Moses Finley, nel suo La democrazia degli antichi e dei moderni, Laterza, Bari, del 1973, ci ricorda che le democrazie liberali generano apatia nei cittadini, facendo riferimento alla delocalizzazione dei messaggi politici.

Il fatto che i dibattiti politici avvengano sostanzialmente in televisione, che è per definizione un “vedere da lontano quello che non è qui con me”, sviluppa il concreto allontanamento della mente dei telespettatori da quello che ascoltano e vedono.

Oggi, inoltre, anche le tematiche sociali, culturali e educative sono “telecomunicate” e dunque anche loro sono lontane dall’essere percepite come proprie, vicine alla propria vita.

Finley ha intravisto in questo processo la perdita della dimensione collettiva d’appartenenza ad una comunità, con il conseguente rischio di allontanare gli individui persino dai diritti umani. È come se oggi, tutto quello che ci accade avesse un senso solo nel ristretto ambito dell’accaduto, ma non acquistasse valore se non viene telecomunicato.
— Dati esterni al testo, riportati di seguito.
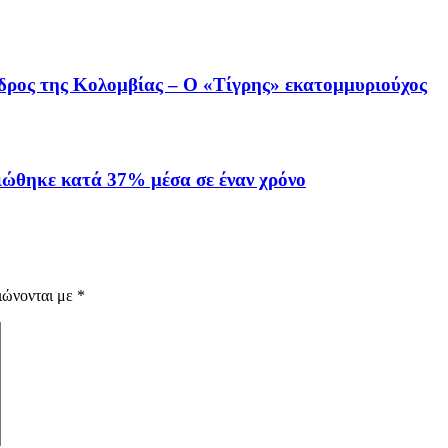
όεδρος της Κολομβίας – Ο «Τίγρης» εκατομμυριούχος
ιώθηκε κατά 37% μέσα σε έναν χρόνο
ιώνονται με
*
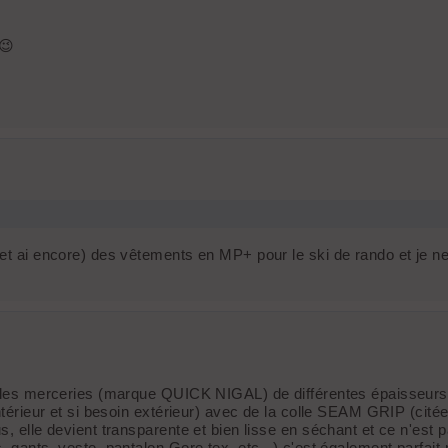
 😉
(et ai encore) des vêtements en MP+ pour le ski de rando et je ne
s les merceries (marque QUICK NIGAL) de différentes épaisseurs: on
ntérieur et si besoin extérieur) avec de la colle SEAM GRIP (citée
s, elle devient transparente et bien lisse en séchant et ce n'est
s, gants, veste, pantalon Gore tex, etc...) c'est également parfa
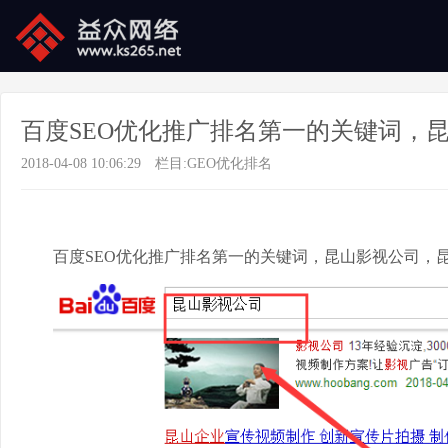
百度SEO优化推广排名第一的关键词，
2018-04-08 10:06:29
栏目:
GEO优化排名
百度SEO优化推广排名第一的关键词，昆山影视公司，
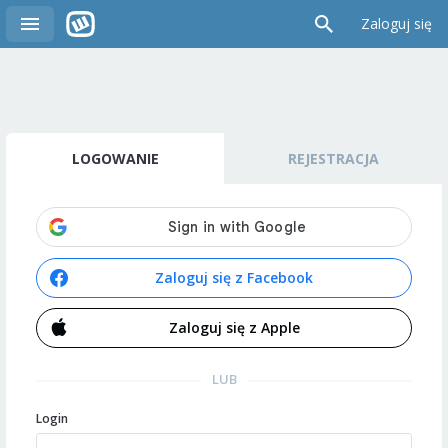
Zaloguj się
LOGOWANIE
REJESTRACJA
Zaloguj się z Facebook
Zaloguj się z Apple
LUB
Login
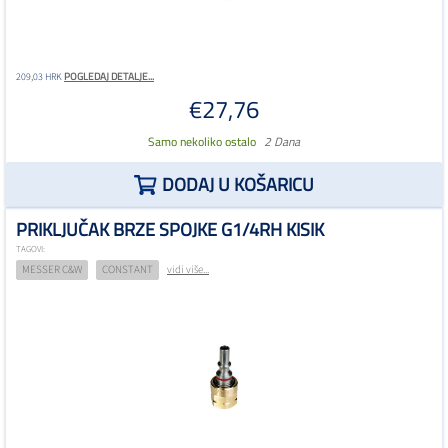
POGLEDAJ DETALJE...
209,03 HRK
€27,76
Samo nekoliko ostalo
2 Dana
DODAJ U KOŠARICU
PRIKLJUČAK BRZE SPOJKE G1/4RH KISIK
TAGOVI:
MESSER C&W
CONSTANT
vidi više...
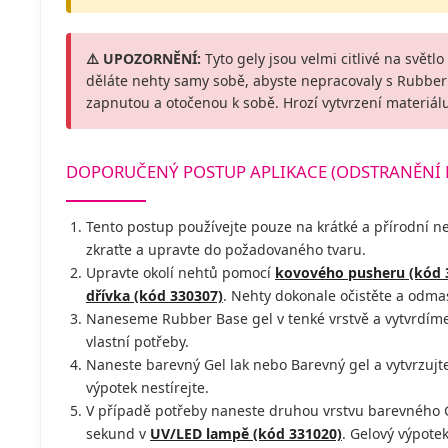
⚠️ UPOZORNĚNÍ:
Tyto gely jsou velmi citlivé na světlo
děláte nehty samy sobě, abyste nepracovaly s Rubber 
zapnutou a otočenou k sobě. Hrozí vytvrzení materiálu
DOPORUČENÝ POSTUP APLIKACE (ODSTRANĚNÍ
Tento postup používejte pouze na krátké a přírodní 
zkraťte a upravte do požadovaného tvaru.
Upravte okolí nehtů pomocí
kovového pusheru (kód 
dřívka (kód 330307)
. Nehty dokonale očistěte a odm
Naneseme Rubber Base gel v tenké vrstvě a vytvrdíme
vlastní potřeby.
Naneste barevný Gel lak nebo Barevný gel a vytvrzuj
výpotek nestírejte.
V případě potřeby naneste druhou vrstvu barevného G
sekund v
UV/LED lampě (kód 331020)
. Gelový výpotek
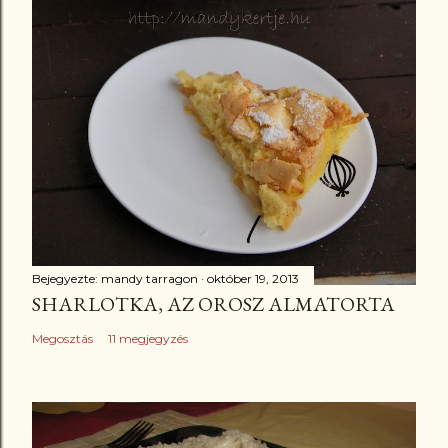
Bejegyezte:
mandy tarragon
október 19, 2013
SHARLOTKA, AZ OROSZ ALMATORTA
Megosztás
11 megjegyzés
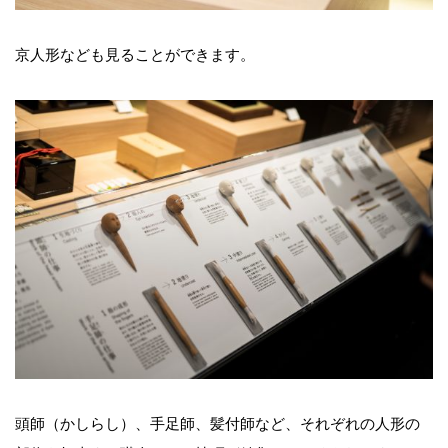
京人形なども見ることができます。
頭師（かしらし）、手足師、髪付師など、それぞれの人形の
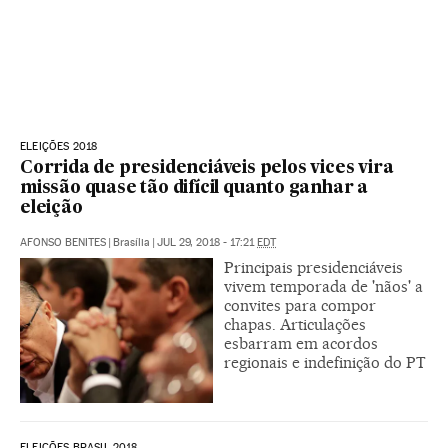
ELEIÇÕES 2018
Corrida de presidenciáveis pelos vices vira
missão quase tão difícil quanto ganhar a
eleição
AFONSO BENITES
|
Brasília
|
JUL 29, 2018 - 17:21
EDT
Principais presidenciáveis
vivem temporada de 'nãos' a
convites para compor
chapas. Articulações
esbarram em acordos
regionais e indefinição do PT
ELEIÇÕES BRASIL 2018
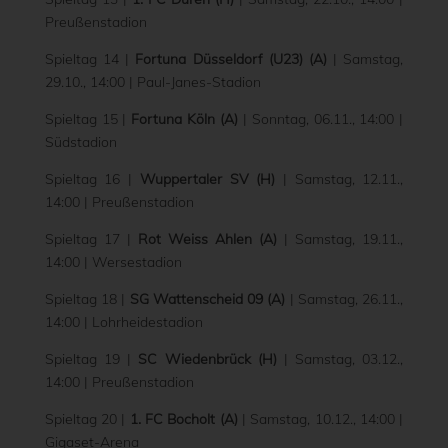
Preußenstadion
Spieltag 14 |
Fortuna Düsseldorf (U23) (A)
| Samstag,
29.10., 14:00 | Paul-Janes-Stadion
Spieltag 15 |
Fortuna Köln (A)
| Sonntag, 06.11., 14:00 |
Südstadion
Spieltag 16 |
Wuppertaler SV (H)
| Samstag, 12.11.,
14:00 | Preußenstadion
Spieltag 17 |
Rot Weiss Ahlen (A)
| Samstag, 19.11.,
14:00 | Wersestadion
Spieltag 18 |
SG Wattenscheid 09 (A)
| Samstag, 26.11.,
14:00 | Lohrheidestadion
Spieltag 19 |
SC Wiedenbrück (H)
| Samstag, 03.12.,
14:00 | Preußenstadion
Spieltag 20 |
1. FC Bocholt (A)
| Samstag, 10.12., 14:00 |
Gigaset-Arena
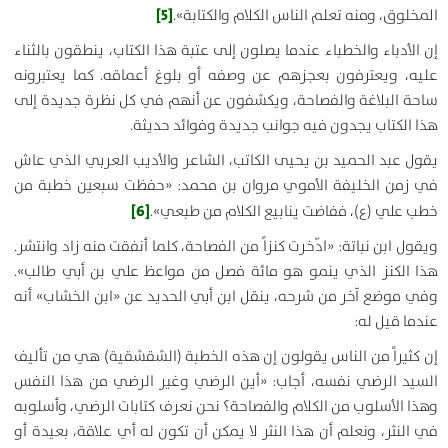
[5]
المخلوق، ومنه تعلم الناس الكلام والكتابة».
إن الأدباء والخطباء عندما يصلون إلى عتبة هذا الكتاب، ينطقون بالثناء
عليه، ويعترفون بعجزهم عن وصفه أو بلوغ أعماقه. كما يعتبرونه
ساحة البلاغة والفصاحة، ويكشفون عن أنهم في كل نظرة جديدة إلى
هذا الكتاب يجدون فيه جوانب جديدة وفوائد حديثة.
يقول عبد الحميد بن يحيى الكاتب، الشاعر والأديب العربي الذي عاش
في زمن الخليفة الأموي مروان بن محمد: «حفظت سبعين خطبة من
[6]
خطب علي (ع)، ففاضت ينابيع الكلام من طبعي».
ويقول ابن نباتة: «ادّخرت كنزاً من الفصاحة، كلما أنفقت منه زاد وانتشر.
هذا الكنز الذي ينمو هو مائة فصل من مواعظ علي بن أبي طالب».
وفي موضع آخر من شرحه، ينقل ابن أبي الحديد عن «ابن الخشاب» أنه
عندما قيل له:
إن كثيراً من الناس يقولون إن هذه الخطبة (الشقشقية) هي من تأليف
السيد الرضي نفسه، أجاب: «أين الرضي وغير الرضي من هذا النفس
وهذا الأسلوب من الكلام والفصاحة؟ نحن نعرف كتابات الرضي، وأسلوبه
في النثر، ونعلم أن هذا النثر لا يمكن أن تكون له أي علاقة، بعيدة أو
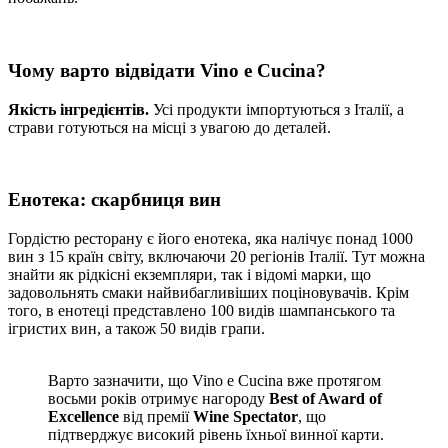
Чому варто відвідати Vino e Cucina?
Якість інгредієнтів.
Усі продукти імпортуються з Італії, а
страви готуються на місці з увагою до деталей.
Енотека: скарбниця вин
Гордістю ресторану є його енотека, яка налічує понад 1000
вин з 15 країн світу, включаючи 20 регіонів Італії. Тут можна
знайти як рідкісні екземпляри, так і відомі марки, що
задовольнять смаки найвибагливіших поціновувачів. Крім
того, в енотеці представлено 100 видів шампанського та
ігристих вин, а також 50 видів грапи.
Варто зазначити, що Vino e Cucina вже протягом
восьми років отримує нагороду
Best of Award of
Excellence
від премії
Wine Spectator
, що
підтверджує високий рівень їхньої винної карти.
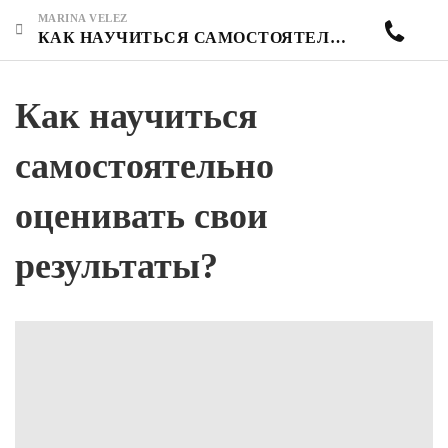
MARINA VELEZ
КАК НАУЧИТЬСЯ САМОСТОЯТЕЛЬНО ОЦЕНИВАТЬ СВОИ РЕЗУЛЬТАТЫ?
Как научиться
самостоятельно
оценивать свои
результаты?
Nel fare questo, ossia nel creare in effetti uno spostamento dal luogo del fatto al luogo del comunicato, la nostra mente lentamente confonde il vero con il visto televisivamente.

E, giorno dopo giorno, il nostro cervello comincia a credere che se un fatto è televisivamente comunicabile è davvero un fatto, altrimenti è solo una banalissima storia di vita.

Se ora la vita è solo quella televisiva, l’esistenza trova i suoi santoni in quelle trasmissioni fintamente “reality”. Vi invito infatti a chiedervi perché da una televisione che filmava il vero (prima dell’avvento di quella commerciale), oggi si senta la necessità di inventare dei format che raccontino il vero sotto forma di reality, di realtà. Vuole forse dire che se si deve inventare la realtà alla televisione, è proprio la televisione stessa che non riesce più a filmarla, a raccontarla?

Forse sì, anzi… credo proprio di sì.

Tutti voi sapete che una delle caratteristiche “più pericolose”, nel senso che contiene in sé aspetti tanto positivi quanto negativi, dell’apprendimento umano si chiama “abituazione”.

Essa è la capacità della nostra mente di subire un’eccitazione neuronale sempre meno cospicua di fronte ad uno stimolo che si presenta continuamente.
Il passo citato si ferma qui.